Any Advantage of MPI+CUDA over just pure MPI?

2019-05-06 14:57发布

问题:

The usual way to speed up an application is to parallelize an application using MPI or higher level libraries like PETSc which use MPI under the hood.

However nowadays everyone seems to be interested in using CUDA for parallelizing their application or using a hybrid of MPI and CUDA for more ambitious/larger problems.
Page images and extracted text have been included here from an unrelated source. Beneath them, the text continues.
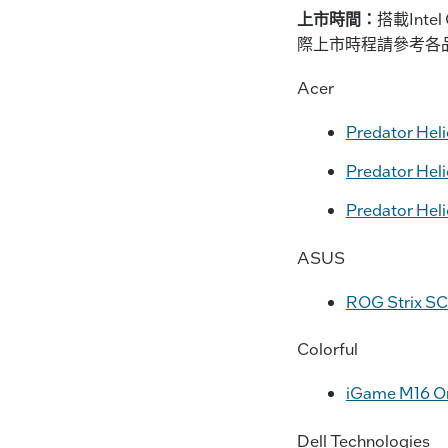
上市時間：
搭載Inte
際上市時程請參考各
Acer
Predator Heli
Predator Heli
Predator Heli
ASUS
ROG Strix S
Colorful
iGame M16 O
Dell Technologies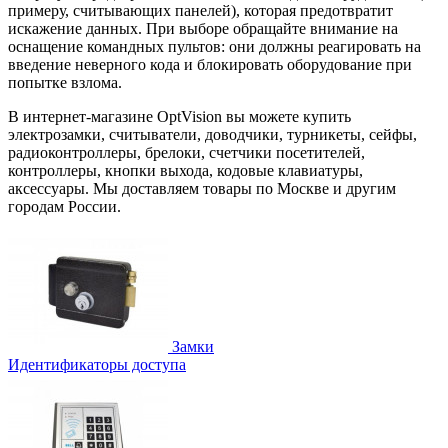
примеру, считывающих панелей), которая предотвратит
искажение данных. При выборе обращайте внимание на
оснащение командных пультов: они должны реагировать на
введение неверного кода и блокировать оборудование при
попытке взлома.
В интернет-магазине OptVision вы можете купить
электрозамки, считыватели, доводчики, турникеты, сейфы,
радиоконтроллеры, брелоки, счетчики посетителей,
контроллеры, кнопки выхода, кодовые клавиатуры,
аксессуары. Мы доставляем товары по Москве и другим
городам России.
Замки
Идентификаторы доступа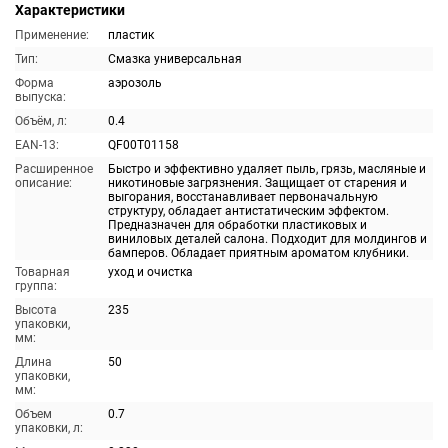
Характеристики
Применение:
пластик
Тип:
Смазка универсальная
Форма
аэрозоль
выпуска:
Объём, л:
0.4
EAN-13:
QF00T01158
Расширенное
Быстро и эффективно удаляет пыль, грязь, масляные и
описание:
никотиновые загрязнения. Защищает от старения и
выгорания, восстанавливает первоначальную
структуру, обладает антистатическим эффектом.
Предназначен для обработки пластиковых и
виниловых деталей салона. Подходит для молдингов и
бамперов. Обладает приятным ароматом клубники.
Товарная
уход и очистка
группа:
Высота
235
упаковки,
мм:
Длина
50
упаковки,
мм:
Объем
0.7
упаковки, л: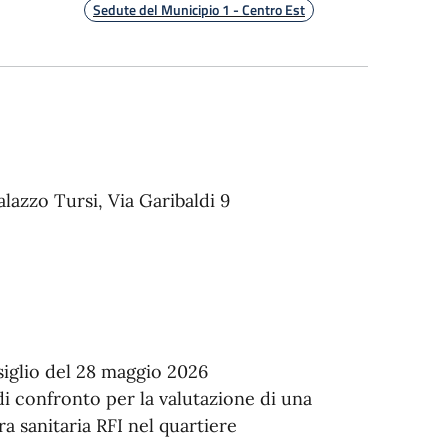
Sedute del Municipio 1 - Centro Est
alazzo Tursi, Via Garibaldi 9
iglio del 28 maggio 2026
i confronto per la valutazione di una
a sanitaria RFI nel quartiere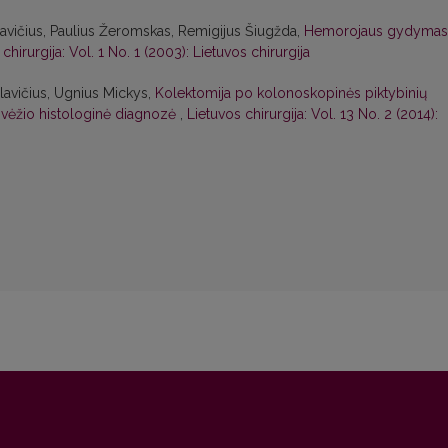
vičius, Paulius Žeromskas, Remigijus Šiugžda,
Hemorojaus gydymas
chirurgija: Vol. 1 No. 1 (2003): Lietuvos chirurgija
lavičius, Ugnius Mickys,
Kolektomija po kolonoskopinės piktybinių
1 vėžio histologinė diagnozė
,
Lietuvos chirurgija: Vol. 13 No. 2 (2014):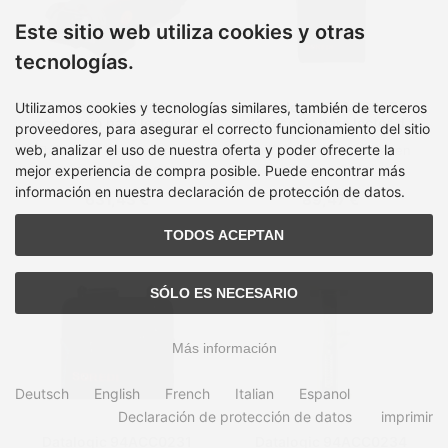
Este sitio web utiliza cookies y otras
tecnologías.
Datalogic 94ACC0211
Datalogic 94ACC0230
Utilizamos cookies y tecnologías similares, también de terceros
accesorio para lector de
accesorio para lector de
proveedores, para asegurar el correcto funcionamiento del sitio
código de barras
código de barras
web, analizar el uso de nuestra oferta y poder ofrecerte la
Tiempo de entrega:
en
Tiempo de entrega:
en
inventario, 2-4 dias
inventario, 2-4 dias
mejor experiencia de compra posible. Puede encontrar más
información en nuestra declaración de protección de datos.
631,43 €
89,47 €
TODOS ACEPTAN
SÓLO ES NECESARIO
Más información
Deutsch
English
French
Italian
Espanol
Declaración de protección de datos
imprimir
Datalogic 94ACC0231
Datalogic 94ACC0234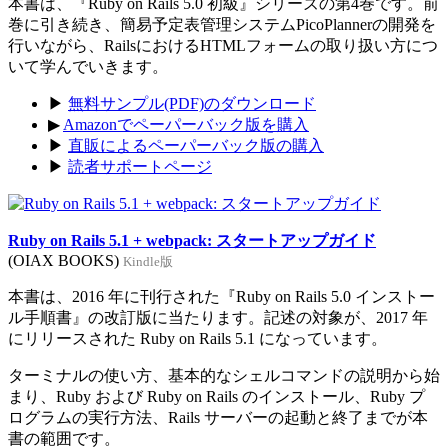
本書は、『Ruby on Rails 5.0 初級』シリーズの第4巻です。前
巻に引き続き、簡易予定表管理システムPicoPlannerの開発を
行いながら、RailsにおけるHTMLフォームの取り扱い方につ
いて学んでいきます。
▶
無料サンプル(PDF)のダウンロード
▶
Amazonでペーパーバック版を購入
▶
直販によるペーパーバック版の購入
▶
読者サポートページ
Ruby on Rails 5.1 + webpack: スタートアップガイド
(OIAX BOOKS)
Kindle版
本書は、2016 年に刊行された『Ruby on Rails 5.0 インストー
ル手順書』の改訂版に当たります。記述の対象が、2017 年
にリリースされた Ruby on Rails 5.1 になっています。
ターミナルの使い方、基本的なシェルコマンドの説明から始
まり、Ruby および Ruby on Rails のインストール、Ruby プ
ログラムの実行方法、Rails サーバーの起動と終了までが本
書の範囲です。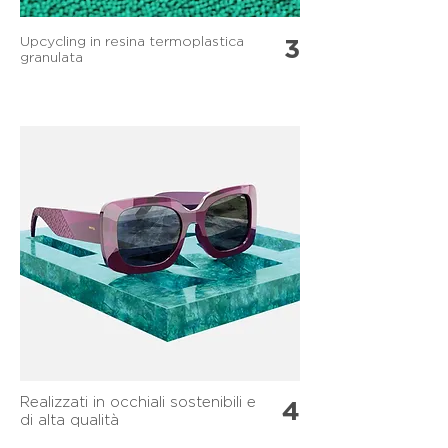
Upcycling in resina termoplastica
3
granulata
Realizzati in occhiali sostenibili e
4
di alta qualità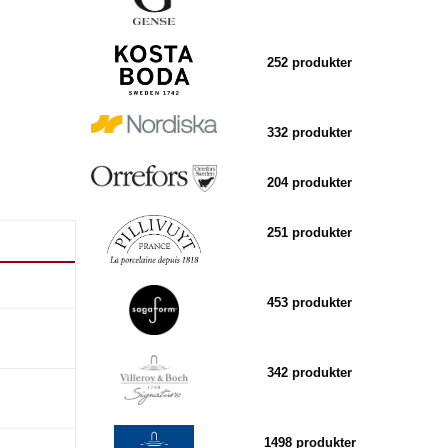
252 produkter
332 produkter
204 produkter
251 produkter
453 produkter
342 produkter
1498 produkter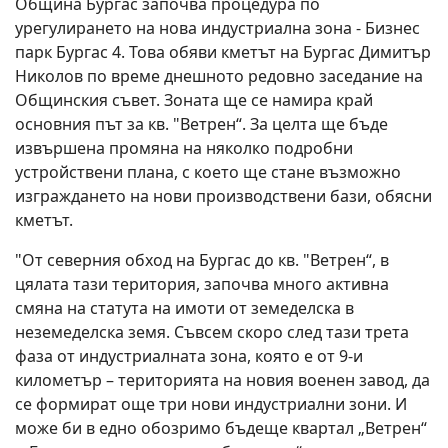
Община Бургас започва процедура по
урегулирането на нова индустриална зона - Бизнес
парк Бургас 4. Това обяви кметът на Бургас Димитър
Николов по време днешното редовно заседание на
Общинския съвет. Зоната ще се намира край
основния път за кв. "Ветрен“. За целта ще бъде
извършена промяна на няколко подробни
устройствени плана, с което ще стане възможно
изграждането на нови производствени бази, обясни
кметът.
"От северния обход на Бургас до кв. "Ветрен“, в
цялата тази територия, започва много активна
смяна на статута на имоти от земеделска в
неземеделска земя. Съвсем скоро след тази трета
фаза от индустриалната зона, която е от 9-и
километър – територията на новия военен завод, да
се формират още три нови индустриални зони. И
може би в едно обозримо бъдеще квартал „Ветрен“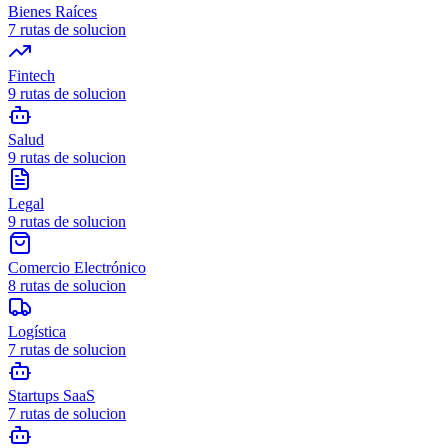
Bienes Raíces
7
rutas de solucion
Fintech
9
rutas de solucion
Salud
9
rutas de solucion
Legal
9
rutas de solucion
Comercio Electrónico
8
rutas de solucion
Logística
7
rutas de solucion
Startups SaaS
7
rutas de solucion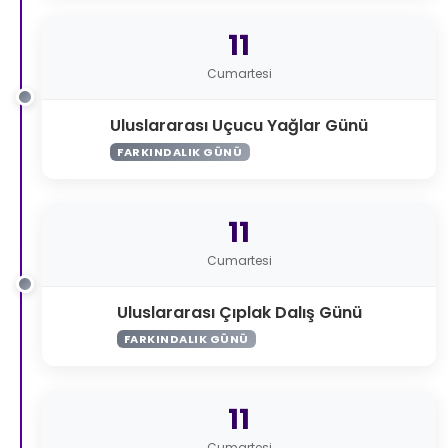
11
Cumartesi
Uluslararası Uçucu Yağlar Günü
FARKINDALIK GÜNÜ
11
Cumartesi
Uluslararası Çıplak Dalış Günü
FARKINDALIK GÜNÜ
11
Cumartesi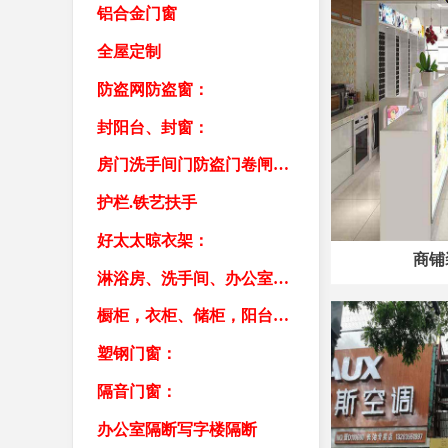
铝合金门窗
全屋定制
防盗网防盗窗：
封阳台、封窗：
房门洗手间门防盗门卷闸门车库门
护栏.铁艺扶手
好太太晾衣架：
商铺
淋浴房、洗手间、办公室隔断：
橱柜，衣柜、储柜，阳台柜，书柜
塑钢门窗：
隔音门窗：
办公室隔断写字楼隔断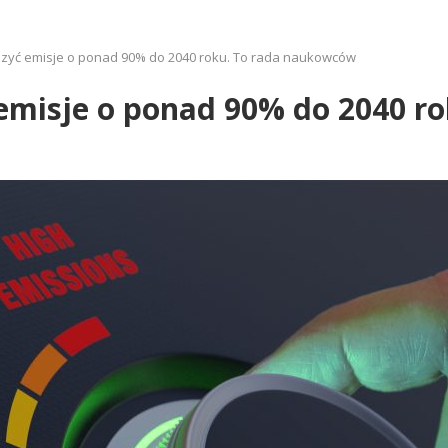
zyć emisje o ponad 90% do 2040 roku. To rada naukowców
emisje o ponad 90% do 2040 r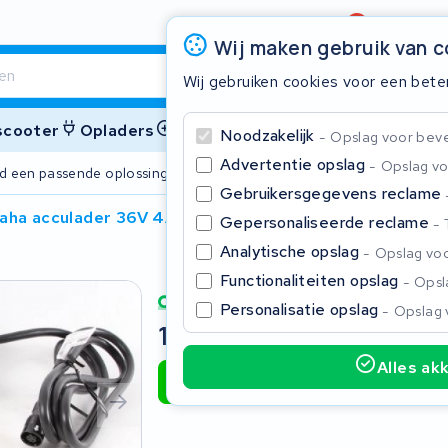
Beoordeling
4,6/5
Wij maken gebruik van 
Wij gebruiken cookies voor een bete
 scooter
Opladers
Accessoires
Noodzakelijk
Opslag voor bevei
Advertentie opslag
Opslag vo
ijd een passende oplossing
2 jaar garant
Gebruikersgegevens reclame
aha acculader 36V 4A
Gepersonaliseerde reclame
Sluite
Analytische opslag
Opslag voo
Functionaliteiten opslag
Opsla
Personalisatie opslag
Opslag 
145,00
Incl. BTW
Alles ak
Toevoegen aan winkelwagen
Begin te typen in de zoekbalk om te zoeken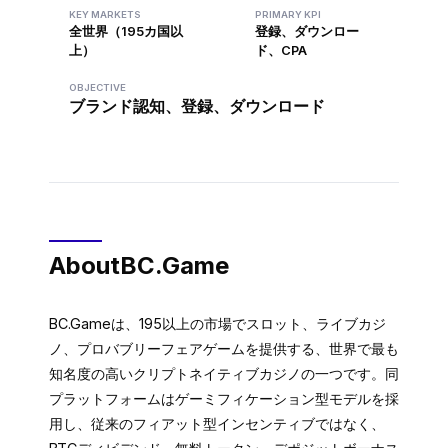
KEY MARKETS
PRIMARY KPI
全世界（195カ国以
登録、ダウンロー
上）
ド、CPA
OBJECTIVE
ブランド認知、登録、ダウンロード
About
BC.Game
BC.Gameは、195以上の市場でスロット、ライブカジ
ノ、プロバブリーフェアゲームを提供する、世界で最も
知名度の高いクリプトネイティブカジノの一つです。同
プラットフォームはゲーミフィケーション型モデルを採
用し、従来のフィアット型インセンティブではなく、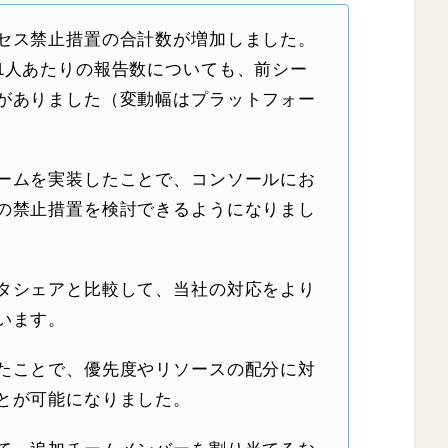
セス禁止措置の合計数が増加しました。
1人あたりの報告数についても、前シー
がありました（変動幅はプラットフォー
ームを実装したことで、コンソールにお
の禁止措置を検討できるようになりまし
タシェアと比較して、当社の対応をより
います。
たことで、優先度やリソースの配分に対
とが可能になりました。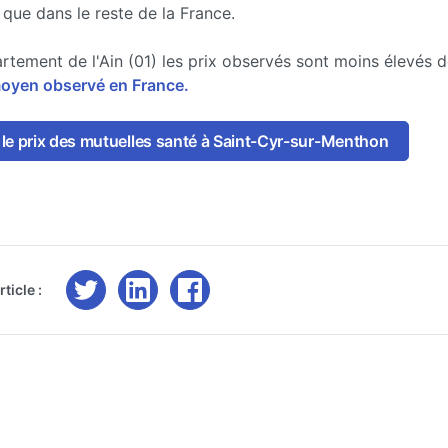
 que dans le reste de la France.
rtement de l'Ain (01) les prix observés sont moins élevés 
moyen observé en France.
le prix des mutuelles santé à Saint-Cyr-sur-Menthon
ticle :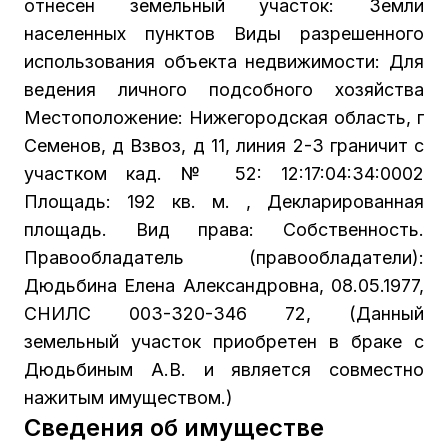
отнесен земельный участок: Земли
населенных пунктов Виды разрешенного
использования объекта недвижимости: Для
ведения личного подсобного хозяйства
Местоположение: Нижегородская область, г
Семенов, д Взвоз, д 11, линия 2-3 граничит с
участком кад. № 52: 12:17:04:34:0002
Площадь: 192 кв. м. , Декларированная
площадь. Вид права: Собственность.
Правообладатель (правообладатели):
Дюдьбина Елена Александровна, 08.05.1977,
СНИЛС 003-320-346 72, (Данный
земельный участок приобретен в браке с
Дюдьбиным А.В. и является совместно
нажитым имуществом.)
Сведения об имуществе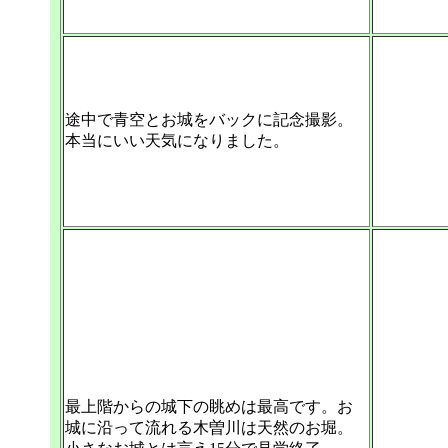
途中で青空とお城をバックに記念撮影。
本当にいい天気になりました。
最上階からの城下の眺めは最高です。お
城に沿って流れる木曽川は天然のお堀。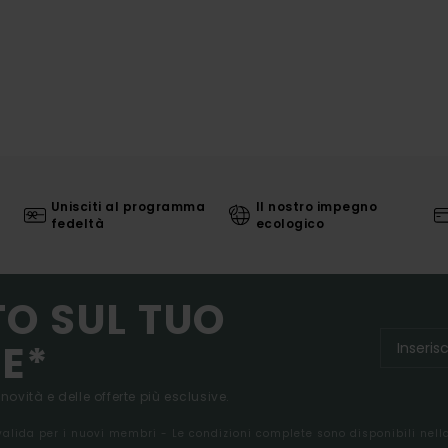
Unisciti al programma
Il nostro impegno
fedeltà
ecologico
TO SUL TUO
E*
 novità e delle offerte più esclusive.
 valida per i nuovi membri - Le condizioni complete sono disponibili nel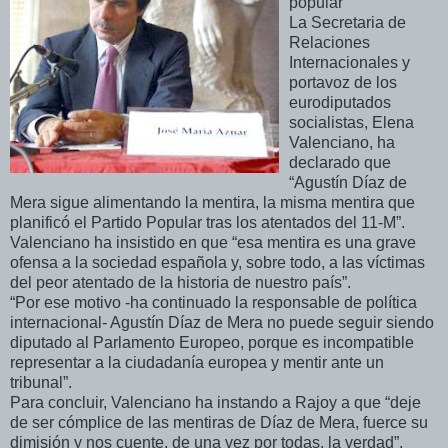
popular
La Secretaria de
Relaciones
Internacionales y
portavoz de los
eurodiputados
socialistas, Elena
Valenciano, ha
declarado que
“Agustín Díaz de
Mera sigue alimentando la mentira, la misma mentira que
planificó el Partido Popular tras los atentados del 11-M”.
Valenciano ha insistido en que “esa mentira es una grave
ofensa a la sociedad española y, sobre todo, a las víctimas
del peor atentado de la historia de nuestro país”.
“Por ese motivo -ha continuado la responsable de política
internacional- Agustín Díaz de Mera no puede seguir siendo
diputado al Parlamento Europeo, porque es incompatible
representar a la ciudadanía europea y mentir ante un
tribunal”.
Para concluir, Valenciano ha instando a Rajoy a que “deje
de ser cómplice de las mentiras de Díaz de Mera, fuerce su
dimisión y nos cuente, de una vez por todas, la verdad”.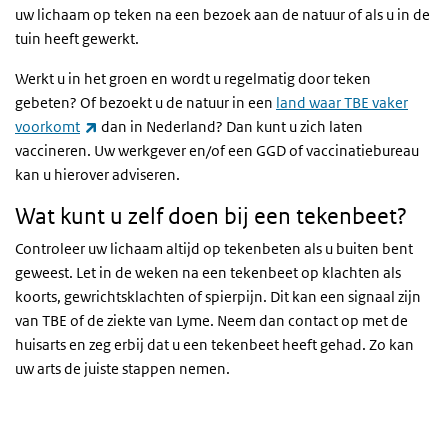
uw lichaam op teken na een bezoek aan de natuur of als u in de
tuin heeft gewerkt.
Werkt u in het groen en wordt u regelmatig door teken
gebeten? Of bezoekt u de natuur in een
land waar TBE vaker
(externe link)
voorkomt
dan in Nederland? Dan kunt u zich laten
vaccineren. Uw werkgever en/of een GGD of vaccinatiebureau
kan u hierover adviseren.
Wat kunt u zelf doen bij een tekenbeet?
Controleer uw lichaam altijd op tekenbeten als u buiten bent
geweest. Let in de weken na een tekenbeet op klachten als
koorts, gewrichtsklachten of spierpijn. Dit kan een signaal zijn
van TBE of de ziekte van Lyme. Neem dan contact op met de
huisarts en zeg erbij dat u een tekenbeet heeft gehad. Zo kan
uw arts de juiste stappen nemen.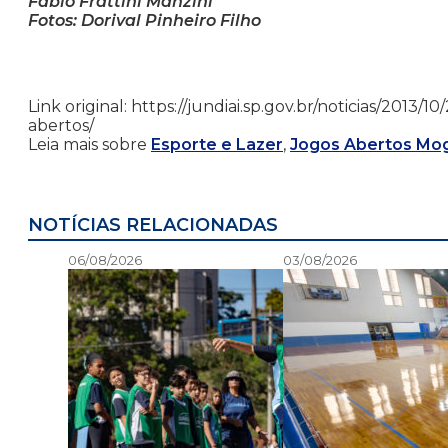
Fábio Frattini Manzini
Fotos: Dorival Pinheiro Filho
Link original: https://jundiai.sp.gov.br/noticias/2013
abertos/
Leia mais sobre
Esporte e Lazer
,
Jogos Abertos Mog
NOTÍCIAS RELACIONADAS
06/08/2026
03/08/2026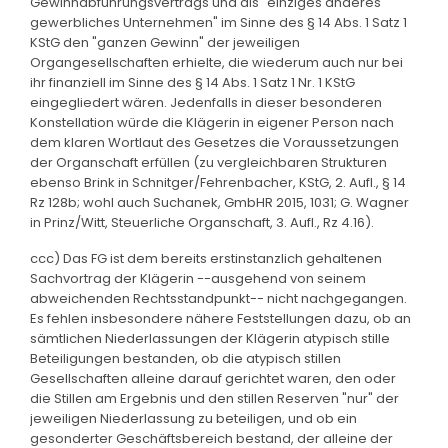
Gewinnabführungsvertrags und als "einziges anderes
gewerbliches Unternehmen" im Sinne des § 14 Abs. 1 Satz 1
KStG den "ganzen Gewinn" der jeweiligen
Organgesellschaften erhielte, die wiederum auch nur bei
ihr finanziell im Sinne des § 14 Abs. 1 Satz 1 Nr. 1 KStG
eingegliedert wären. Jedenfalls in dieser besonderen
Konstellation würde die Klägerin in eigener Person nach
dem klaren Wortlaut des Gesetzes die Voraussetzungen
der Organschaft erfüllen (zu vergleichbaren Strukturen
ebenso Brink in Schnitger/Fehrenbacher, KStG, 2. Aufl., § 14
Rz 128b; wohl auch Suchanek, GmbHR 2015, 1031; G. Wagner
in Prinz/Witt, Steuerliche Organschaft, 3. Aufl., Rz 4.16).
ccc) Das FG ist dem bereits erstinstanzlich gehaltenen
Sachvortrag der Klägerin --ausgehend von seinem
abweichenden Rechtsstandpunkt-- nicht nachgegangen.
Es fehlen insbesondere nähere Feststellungen dazu, ob an
sämtlichen Niederlassungen der Klägerin atypisch stille
Beteiligungen bestanden, ob die atypisch stillen
Gesellschaften alleine darauf gerichtet waren, den oder
die Stillen am Ergebnis und den stillen Reserven "nur" der
jeweiligen Niederlassung zu beteiligen, und ob ein
gesonderter Geschäftsbereich bestand, der alleine der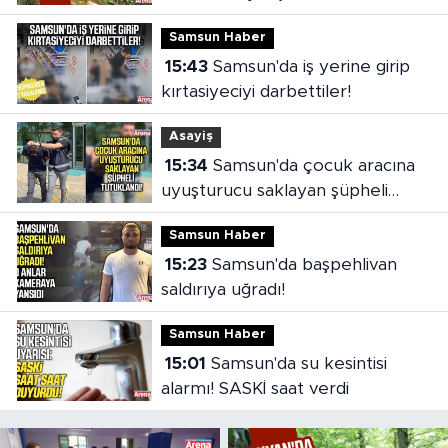
Samsun Haber
15:43
Samsun'da iş yerine girip
kırtasiyeciyi darbettiler!
Asayiş
15:34
Samsun'da çocuk aracına
uyuşturucu saklayan şüpheli
tutuklandı
Samsun Haber
15:23
Samsun'da başpehlivan
saldırıya uğradı!
Samsun Haber
15:01
Samsun'da su kesintisi
alarmı! SASKİ saat verdi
Is there any noticeable advantage in using a hybrid MPI+CUDA programming model over the traditional , tried and tested MPI model of parallel programming? I am asking this specifically in the application domains of particle methods

One reason why I am asking this question is that everywhere on the web I see the statement that "Particle methods map naturally to the architecture of GPU's" or some variation of this. But never do they seem to justify why I would be better of using CUDA than using just MPI for the same job.

回答1:

This is a bit apples and oranges.

MPI and CUDA are fundamentally different architectures. Most importantly, MPI lets you distribute your application over several nodes, while CUDA lets you use the GPU within the local node. If in an MPI program your parallel processes take too long to finish, then yes, you should look into how they could be sped up by using the GPU instead of the CPU to do their work. Conversely, if your CUDA application still takes too long to finish, you may want to distribute the work to multiple nodes using MPI.

The two technologies are pretty much orthogonal (assuming all the nodes on your cluster are CUDA-capable).



回答2:

Just to build on the other poster's already good answer, some high-level discussion of what kinds of problems GPUs are good at, and why.

GPUs have followed a dramatically different design path from CPUs, because of their distinct origins. Compared to CPU cores, GPU cores contain more ALUs and FP hardware and less control logic and cache. This means that GPUs can provide more efficiency for straight computations, but only code with regular control flow and smart memory access patterns will see the best benefit: up to over a TFLOPS for SP FP code. GPUs are designed to be high-throughput, high-latency devices at control and memory levels. Globally accessible memory has a long, wide bus, so that coalesced (contiguous and aligned) memory accesses achieve good throughput despite long latency. Latencies are hidden by requiring massive thread-parallelism and providing essentially zero-overhead context switching by the hardware. GPUs employ an SIMD-like model, SIMT, whereby groups of cores execute in SIMD lockstep (different groups being free to diverge), without forcing the programmer to reckon with this fact (except to achieve best performance: on Fermi, this could make a difference of up to 32x). SIMT lends itself to the data parallel programming model, whereby data independence is exploited to perform similar processing on a large array of data. Efforts are being made to generalize GPUs and their programming model, as well as to ease programming for good performance.